### LISTED ENTRIES

· · · · ·

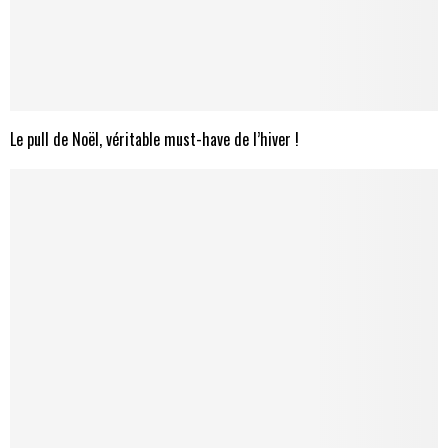
Le pull de Noël, véritable must-have de l’hiver !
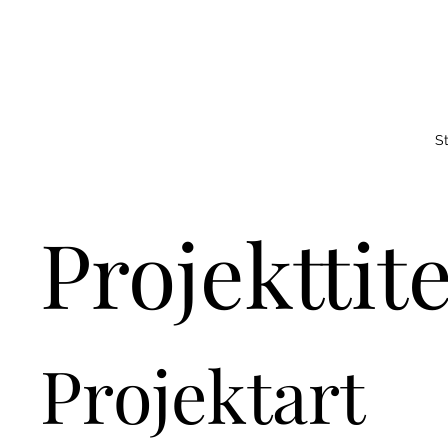
St
Projekttite
Projektart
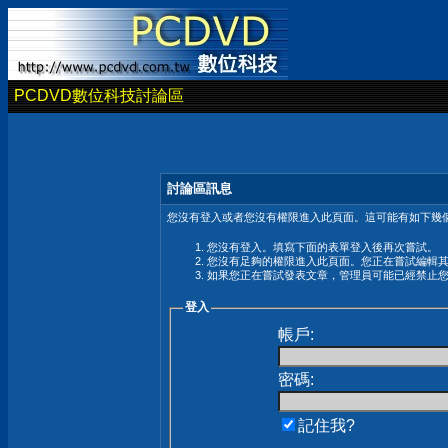
PCDVD數位科技討論區
討論區訊息
您沒有登入或者您沒有權限進入此頁面。這可能有如下幾個
您沒有登入。填寫下面的表單登入後再次嘗試。
您沒有足夠的權限進入此頁面。您正在嘗試編輯
如果您正在嘗試發表文章，管理員可能已經禁止
登入
帳戶:
密碼:
記住我?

· · · · ·

### REQUIRED WORK
Line by line, print the records above exactly, skipping each picture.

### RESPONSE
Le pull de Noël, véritable must-have de l’hiver !
St
Projekttite
Projektart
PCDVD數位科技討論區
討論區訊息
您沒有登入或者您沒有權限進入此頁面。這可能有如下幾個
您沒有登入。填寫下面的表單登入後再次嘗試。
您沒有足夠的權限進入此頁面。您正在嘗試編輯
如果您正在嘗試發表文章，管理員可能已經禁止
登入
帳戶:
密碼:
記住我?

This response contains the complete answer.